WHAT YOU WILL DO » Drop all images. Then write out each line below exactly as given.

(Beginning of TASK MATERIAL)

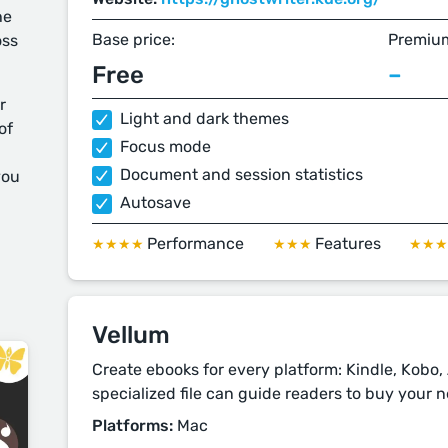
he
Base price:
Premium
oss
Free
–
r
Light and dark themes
of
Focus mode
Document and session statistics
you
Autosave
Performance
Features
★★★★
★★★
★★
Vellum
Create ebooks for every platform: Kindle, Kobo
specialized file can guide readers to buy your ne
Platforms:
Mac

(End of TASK MATERIAL)

ANSWER SPACE »
he
Base price:
Premium
oss
Free
–
r
Light and dark themes
of
Focus mode
Document and session statistics
you
Autosave
Performance
Features
★★★★
★★★
★★
Vellum
Create ebooks for every platform: Kindle, Kobo
specialized file can guide readers to buy your ne
Platforms:
Mac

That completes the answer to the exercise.